Learning to Assist: Physics-Grounded Human-Human Control via Multi-Agent Reinforcement Learning

TL;DR

This paper presents a multi-agent reinforcement learning approach for humanoid robots to assist humans by dynamically adapting to their movements and interactions in a physics-based simulation.

Contribution

It introduces a novel multi-agent RL framework with initialization and reward strategies for physically grounded, socially aware assistive humanoid control.

Findings

First to successfully track assistive human interaction motions in benchmarks.

Partner-aware policies improve adaptation to human partner dynamics.

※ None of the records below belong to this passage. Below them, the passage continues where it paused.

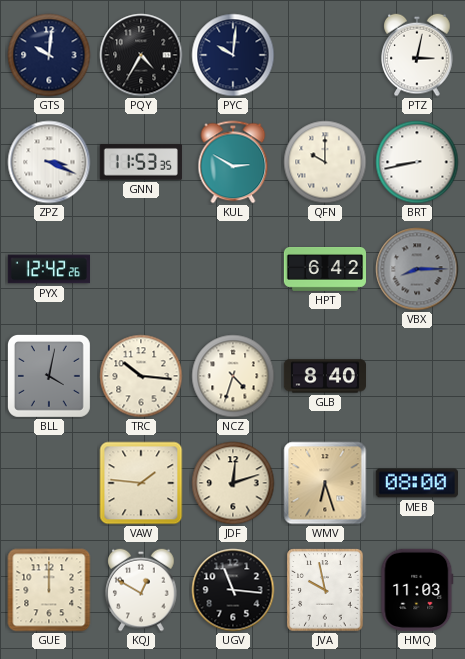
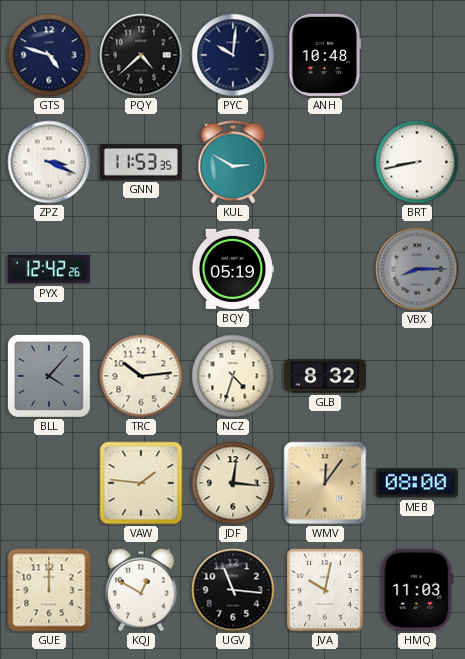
GTS: 10:01 -> 4:48
PQY: 4:35 -> 4:38
ANH: none -> 10:48
PTZ: 3:02 -> none
QFN: 10:00 -> none
BQY: none -> 05:19
HPT: 6:42 -> none
BLL: 4:02 -> 4:07
TRC: 10:16 -> 10:14
GLB: 8:40 -> 8:32
JDF: 12:12 -> 12:16
WMV: 6:27 -> 12:06
JVA: 9:58 -> 10:02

Dynamic reference retargeting enhances real-time support accuracy.

Abstract

Humanoid robotics has strong potential to transform daily service and caregiving applications. Although recent advances in general motion tracking within physics engines (GMT) have enabled virtual characters and humanoid robots to reproduce a broad range of human motions, these behaviors are primarily limited to contact-less social interactions or isolated movements. Assistive scenarios, by contrast, require continuous awareness of a human partner and rapid adaptation to their evolving posture and dynamics. In this paper, we formulate the imitation of closely interacting, force-exchanging human-human motion sequences as a multi-agent reinforcement learning problem. We jointly train partner-aware policies for both the supporter (assistant) agent and the recipient agent in a physics simulator to track assistive motion references. To make this problem tractable, we introduce a partner policies initialization scheme that transfers priors from single-human motion-tracking controllers, greatly improving exploration. We further propose dynamic reference retargeting and contact-promoting reward, which adapt the assistant's reference motion to the recipient's real-time pose and encourage physically meaningful support. We show that AssistMimic is the first method capable of successfully tracking assistive interaction motions on established benchmarks, demonstrating the benefits of a multi-agent RL formulation for physically grounded and socially aware humanoid control.